● **WHAT THE EXERCISE ASKS**: A single number is the expected answer: the count of lines in the records below that contain "Para".

═══ WORKING DATA

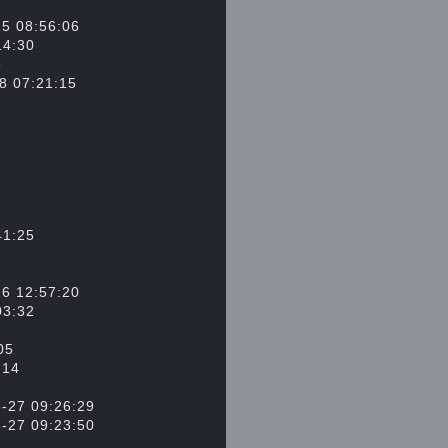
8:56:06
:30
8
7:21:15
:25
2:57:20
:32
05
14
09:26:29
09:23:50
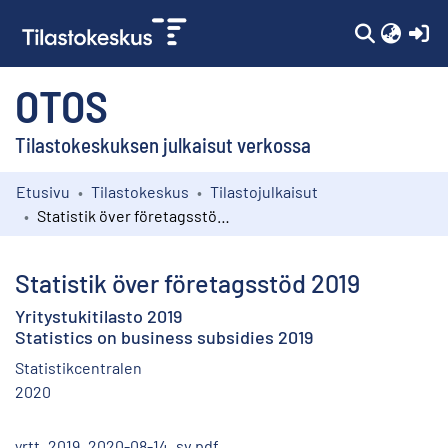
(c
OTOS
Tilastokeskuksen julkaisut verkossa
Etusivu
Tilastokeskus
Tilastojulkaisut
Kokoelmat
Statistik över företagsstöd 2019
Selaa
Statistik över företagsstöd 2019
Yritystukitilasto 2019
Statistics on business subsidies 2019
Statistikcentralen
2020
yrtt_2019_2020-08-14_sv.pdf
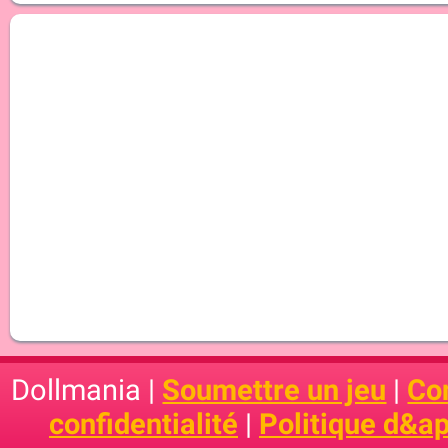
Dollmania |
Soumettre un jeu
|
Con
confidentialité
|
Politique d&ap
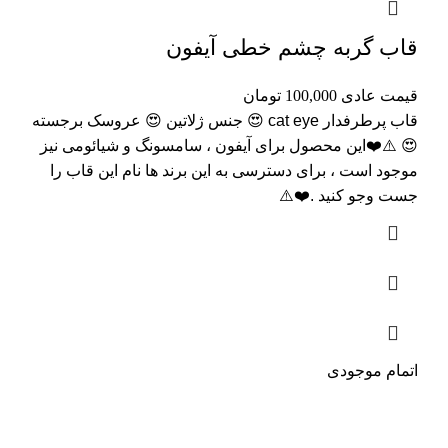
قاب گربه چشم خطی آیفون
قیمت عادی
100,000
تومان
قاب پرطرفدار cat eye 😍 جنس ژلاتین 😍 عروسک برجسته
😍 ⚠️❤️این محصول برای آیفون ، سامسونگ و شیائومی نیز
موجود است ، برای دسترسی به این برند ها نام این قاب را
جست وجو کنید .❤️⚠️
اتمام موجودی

══════
═══ WORKING DATA

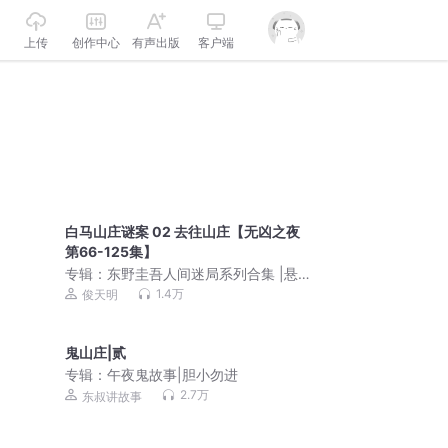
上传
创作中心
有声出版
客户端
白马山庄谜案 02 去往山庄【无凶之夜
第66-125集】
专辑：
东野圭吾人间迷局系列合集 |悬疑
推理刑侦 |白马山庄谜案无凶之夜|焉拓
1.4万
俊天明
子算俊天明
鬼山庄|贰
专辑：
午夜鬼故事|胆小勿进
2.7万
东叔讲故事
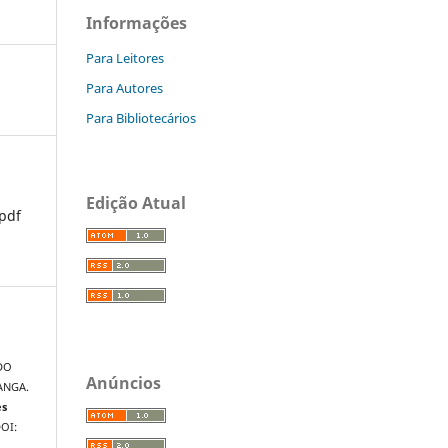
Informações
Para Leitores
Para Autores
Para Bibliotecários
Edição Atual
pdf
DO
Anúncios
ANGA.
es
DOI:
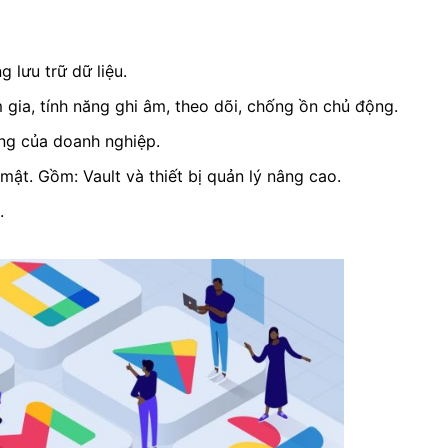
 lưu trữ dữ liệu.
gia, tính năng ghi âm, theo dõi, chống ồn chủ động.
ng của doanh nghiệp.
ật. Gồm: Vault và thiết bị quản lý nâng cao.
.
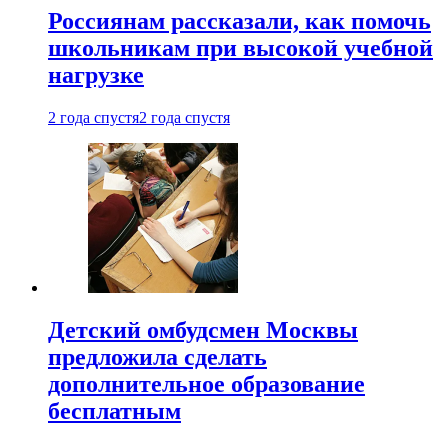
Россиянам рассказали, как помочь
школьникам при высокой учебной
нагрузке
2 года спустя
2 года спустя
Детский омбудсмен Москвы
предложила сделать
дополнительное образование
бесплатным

══════

● **RESPONSE FOR THIS EXERCISE**: 3